The almost-exclusive reliance on sources that are, in many cases, openly hostile to Israel and present highly distorted analyses resulted in a one-sided distorted view of the Israeli-Palestinian conflict. In addition to promoting BDS, the document downplays the threat of terrorism directed against Israeli civilians, while blaming Israel for Palestinian terror attacks and the hostility of neighboring states. Moreover, it views the conflict solely through the prism of ostensible Israeli strength and Palestinian weakness.
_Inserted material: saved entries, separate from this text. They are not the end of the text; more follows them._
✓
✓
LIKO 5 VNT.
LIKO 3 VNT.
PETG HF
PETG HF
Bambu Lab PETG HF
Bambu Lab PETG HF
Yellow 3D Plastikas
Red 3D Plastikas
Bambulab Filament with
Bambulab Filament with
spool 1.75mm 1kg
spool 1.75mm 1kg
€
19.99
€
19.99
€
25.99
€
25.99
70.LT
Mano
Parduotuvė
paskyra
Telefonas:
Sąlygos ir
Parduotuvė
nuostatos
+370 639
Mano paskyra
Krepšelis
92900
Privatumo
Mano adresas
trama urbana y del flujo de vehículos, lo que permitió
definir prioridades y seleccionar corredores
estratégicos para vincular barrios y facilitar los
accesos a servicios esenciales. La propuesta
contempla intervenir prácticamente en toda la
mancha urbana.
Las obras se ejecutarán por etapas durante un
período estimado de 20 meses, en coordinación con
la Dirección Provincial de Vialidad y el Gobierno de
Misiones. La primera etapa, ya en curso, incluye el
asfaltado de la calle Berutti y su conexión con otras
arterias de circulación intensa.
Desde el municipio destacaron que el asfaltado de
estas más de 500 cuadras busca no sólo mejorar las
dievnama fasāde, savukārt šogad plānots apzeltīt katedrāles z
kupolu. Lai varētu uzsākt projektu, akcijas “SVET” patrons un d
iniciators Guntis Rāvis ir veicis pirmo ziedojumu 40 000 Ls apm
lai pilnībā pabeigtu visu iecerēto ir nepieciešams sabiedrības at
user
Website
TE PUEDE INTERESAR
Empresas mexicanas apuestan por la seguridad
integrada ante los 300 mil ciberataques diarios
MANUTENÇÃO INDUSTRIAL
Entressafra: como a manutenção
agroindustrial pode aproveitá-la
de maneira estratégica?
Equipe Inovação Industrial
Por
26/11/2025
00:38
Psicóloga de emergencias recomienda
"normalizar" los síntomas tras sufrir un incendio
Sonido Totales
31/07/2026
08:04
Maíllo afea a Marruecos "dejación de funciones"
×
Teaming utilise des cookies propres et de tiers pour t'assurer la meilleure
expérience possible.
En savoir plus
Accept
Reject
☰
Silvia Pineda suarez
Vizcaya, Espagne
This narrative patronizes Palestinians by absolving them of responsibility for their own actions and presents a sympathetic view of Palestinian violence.
Look, I understand that everyone approaches this issue from a particular view point (and even NGO Monitor has its own lens and biases).   But my experience in the past several years of being focused on these issues is that when one puts on a narrow lens, and fails to even acknowledge the counter-narratives (there are more than two) in this complex area, then a huge dis-service is done.   This is even more problematic given the emphasis that social justice policy towards Israel and Palestine plays in the General Assembly of the Presbyterian Church (USA).  Our commissioners are generalists, not public policy experts, and they are asked to vote on hundreds of different issues over a week long assembly, setting the church’s agenda for the next two years or more.  When the advisory bodies of the denomination itself are co-opted and so biased in their views, then everyone loses.    The very naming of individuals to the study group was stacked to promote a specific viewpoint or narrative, and as a result, the  report did just what one would expect.
Just as the Church’s “Israel Palestine Mission Network” and its highly inflammatory “study guide” Zionism Unsettled is a front for the Boycott, Divest, and Sanction movement, this report should be viewed in the same light.  It presented a highly distorted view of exceedingly complex issues.  For Presbyterians, it is neither decent nor orderly.   These are issues that I take very seriously, and issues which I have dedicated a huge amount of time studying, exploring both sides of the issues.   Neither peace-making nor conflict resolution is served by such approaches.
Think of the Israeli-Palestinian Conflict as a puzzle – like a Rubik’s Cube.  The puzzle can be solved, but it takes a lot of work, and effort.   The ACSWP/IPMN approach is to tear the stickers off the cube, and put them back again, and say “look I have the answer!”   In doing so, we all lose.